Book Description
Guy Stroumsa offers an innovative and powerful argument that the comparative study of religion finds its origin in early modern Europe. --from publisher description.
Author : Guy G. Stroumsa
Publisher : Harvard University Press
Page : 248 pages
File Size : 30,92 MB
Release : 2010-06-15
Category : Education
ISBN : 9780674048607
Guy Stroumsa offers an innovative and powerful argument that the comparative study of religion finds its origin in early modern Europe. --from publisher description.
Author : Terry Kelly
Publisher : ATF Press
Page : 212 pages
File Size : 23,20 MB
Release : 2007-12-31
Category : Religion
ISBN : 1922582492
The book is aimed at senior high school and college students as a textbook, a book to be used in a classroom setting in course in science and religion, religion, and philosophy. It deals with topics such as: 1) The importance of science and religion; methods of science; the method of religion; the birth of modern cosmology; the evelopment of cosmology; the Big Bang; the Book of Genesis; the Stars; the Anthropic universe-science at its limits; the resurrection; and the fruits of a useful conversation between science and religion.
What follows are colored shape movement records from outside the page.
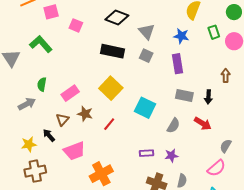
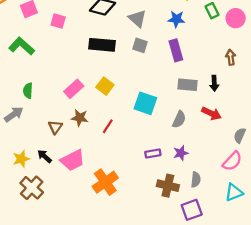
yellow square: (111, 88) -> (105, 86), size x0.7
pink rectangle: (70, 93) -> (74, 89), moved
black arrow: (49, 135) -> (45, 156), moved
brown cross: (35, 171) -> (32, 188), turned -30

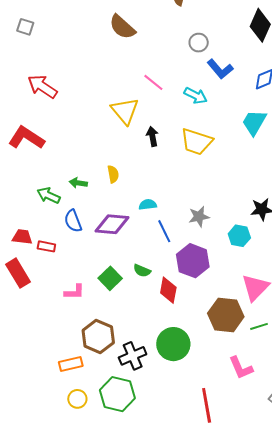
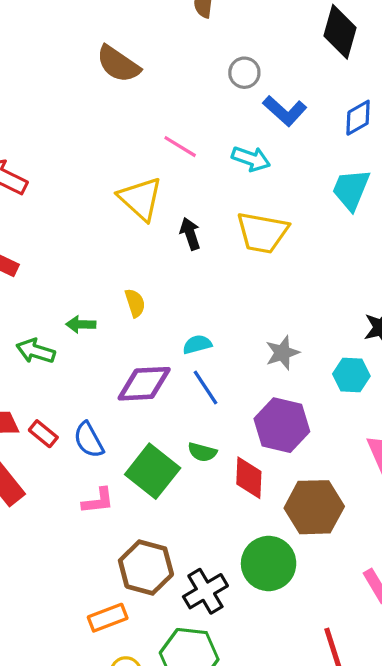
blue semicircle: (73, 221) -> (89, 440), moved
blue line: (164, 231) -> (205, 387), moved
red rectangle: (46, 246) -> (43, 434), turned 36
green square: (110, 278) -> (153, 471), size x1.4
brown hexagon: (226, 315) -> (314, 507), moved

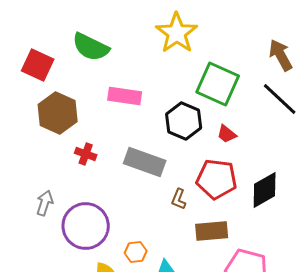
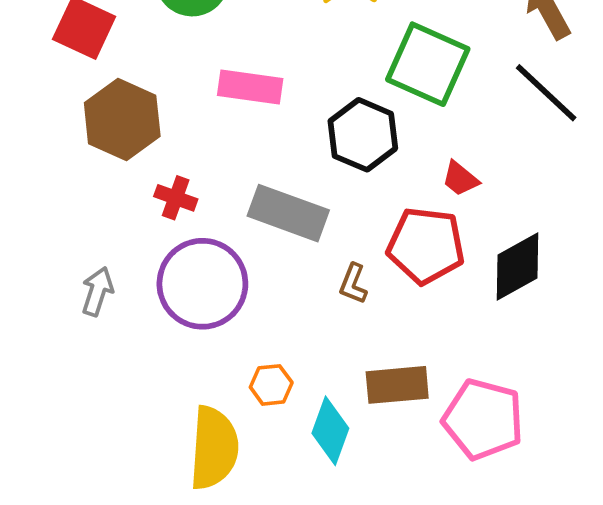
red trapezoid: (227, 134) -> (460, 179), moved
purple circle: (86, 226) -> (202, 284), moved
brown rectangle: (212, 231) -> (397, 385), moved

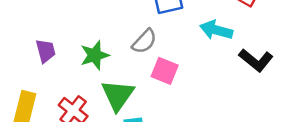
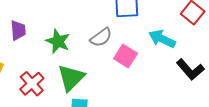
green star: (95, 55) -> (58, 41), turned 30
pink square: (165, 71) -> (126, 56), moved

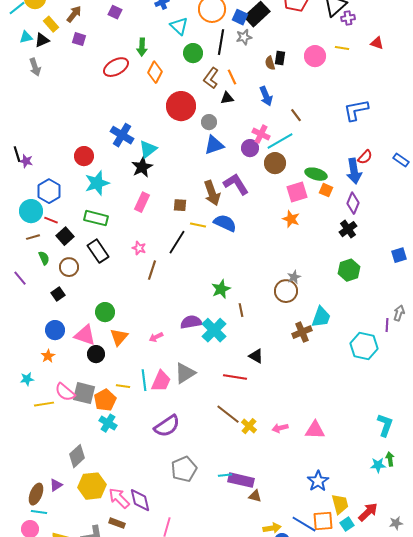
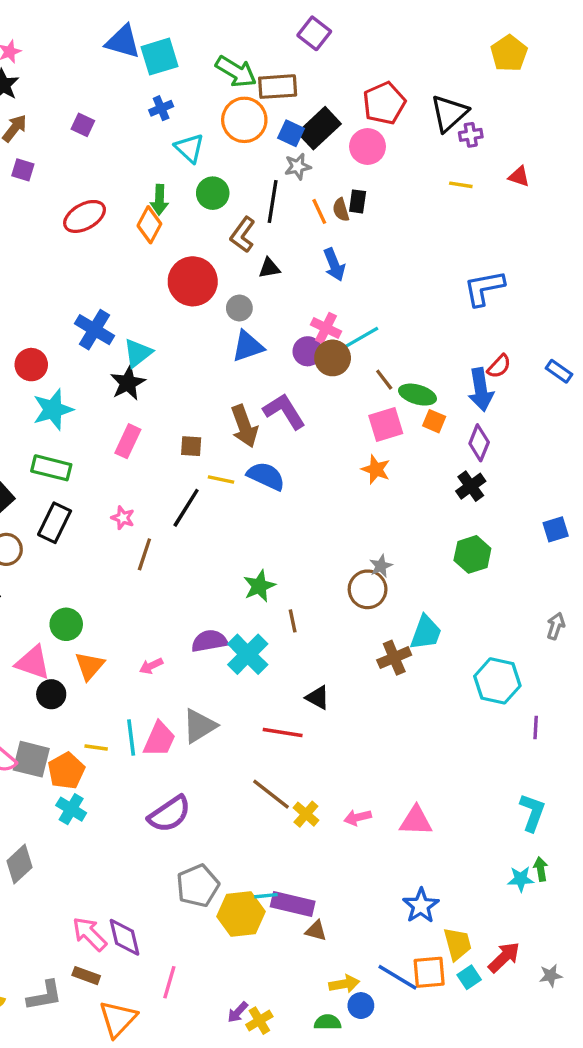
black line: (221, 42) -> (273, 201), moved
green arrow: (142, 47) -> (159, 200), moved
pink circle: (315, 56) -> (368, 147), moved
orange line: (232, 77) -> (319, 211), moved
brown line: (296, 115) -> (384, 380), moved
brown circle: (275, 163) -> (333, 358), moved
black rectangle: (98, 251) -> (55, 523), turned 60
purple line: (387, 325) -> (536, 728), moved
yellow hexagon: (92, 486) -> (241, 914), moved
The book has 10 chapters and has questions and comes with a CD that has many power points for us in the classroom as and adjunct to teaching with the accompanying the text.
Author : Herman Philipse
Publisher : Oxford University Press (UK)
Page : 391 pages
File Size : 41,65 MB
Release : 2012-02-23
Category : Philosophy
ISBN : 0199697531
Herman Philipse puts forward a powerful new critique of belief in God. He examines the strategies that have been used for the philosophical defence of religious belief, and by careful reasoning casts doubt on the legitimacy of relying on faith instead of evidence, and on probabilistic arguments for the existence of God.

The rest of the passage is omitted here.